La notion d’authenticité se tourne alors vers l’analyse des comportements des leaders. James E. Henderson et Wayne K. Hoy poursuivent les travaux de Halpin et Croft en proposant une première définition comportementale du leader authentique mettant l’accent sur la prééminence du leader sur son rôle, la non-manipulation des subordonnés et l’acceptation de la responsabilité personnelle et organisationnelle comprenant l’acceptation de ses erreurs[4]. Au cours de leur travaux, ils construisent une première mesure de l’authenticité d’un leader, Leader Authenticity Scale, composée de 32 items.

Le courant de recherche autour des pratiques de leadership se tourne vers un leadership dit « positif », soucieux du bien-être des salariés, des conditions de développement et des moyens d’inspiration utilisés pour susciter l’engagement des collaborateurs. Warren Bennis, maître à penser du leadership aux États-Unis dans les années 1970 et conseiller des présidents Kennedy, Johnson, Ford et Reagan, présente l’authenticité comme la solution aux problèmes de leadership que les différentes crises économiques font émerger[5].

À la fin des années 1990, le leadership authentique est donc en pleine émergence au sein des milieux universitaires anglo-saxons. En 1999, Bernard M. Bass décrit pour la première fois le leader authentique en comparaison du leadership de transformation. Il définit le leader authentique en opposition à une pseudo-transformation qui se voudrait simplement fantaisiste et narcissique. L’influence idéalisée, la motivation inspirée, la stimulation intellectuelle et la considération individualisée sont présentées comme les composantes du leadership transformationnel authentique[6]. En 2003, F. Luthans et B.J. Avolio définissent le leadership authentique dans les organisations comme « un processus qui s'appuie à la fois sur des capacités psychologiques positives et sur un contexte organisationnel très développé, ce qui entraîne à la fois une plus grande conscience de soi et des comportements positifs autorégulés de la part des leaders et de leurs collaborateurs, favorisant ainsi un développement personnel positif […] Le leader authentique est fidèle à lui-même et le comportement qu'il adopte transforme positivement ou développe les associés en leaders eux-mêmes[7]. » Ils créent un modèle de développement du leadership authentique fondé sur des capacités psychologiques positives nées de l’expérience personnelle et d’un contexte organisationnel positif le tout permettant un développement personnel positif jusqu’à acquérir des vertus de leader authentique[7]. Ce premier article de création d’un modèle théorique du leadership authentique appelle à construire des structures et des processus permettant le développement du leadership authentique[7].

En 2005, le leadership authentique est le thème de la revue The Leadership Quarterly et du Journal of Management Studies.
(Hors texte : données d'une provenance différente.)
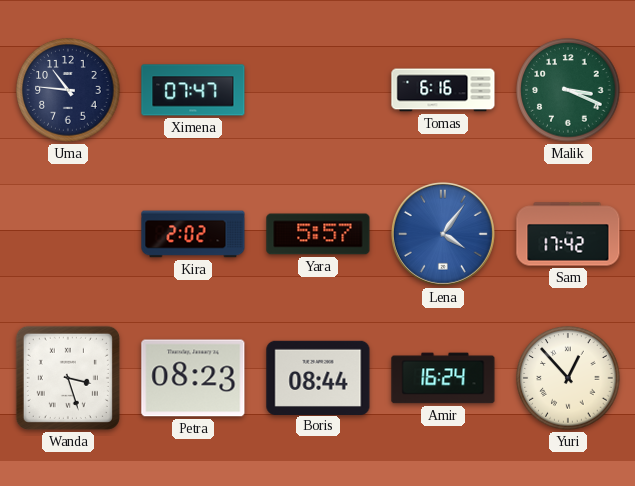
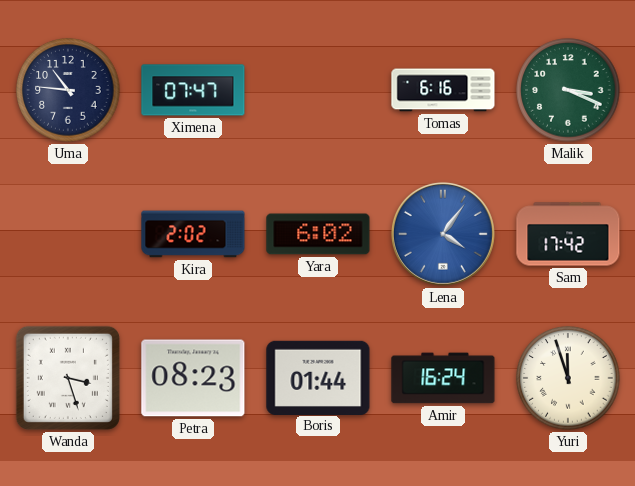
Yara: 5:57 -> 6:02
Boris: 08:44 -> 01:44
Yuri: 12:53 -> 11:57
L’engouement grandissant autour de cette approche du leadership entraîne une multiplication des publications. La dispute universitaire sur le leadership authentique se joue sur les termes qui définissent le leadership authentique, les caractéristiques du leader authentique. Boas Shamir et Galit Eilam ont proposé une nouvelle définition du leader authentique et du leadership authentique. Ils affirment ainsi que le leader authentique acquiert ses caractéristiques en construisant, développant et révisant sa propre histoire[8]. Le développement du leader authentique implique donc un développement de l’identité du leader fondée sur une importante connaissance de soi, un développement de ses propres buts, de ses propres concepts, de ses valeurs et convictions et la cohérence entre son comportement et ses valeurs[8]. Le rôle du récit de vie est central dans cette définition. Elle trouve son originalité dans l’absence de dimension morale donnée aux valeurs et convictions du leader. Le leadership authentique ne pourra être jugé que sur l’authenticité du leader et l’adhésion authentique des collaborateurs[8].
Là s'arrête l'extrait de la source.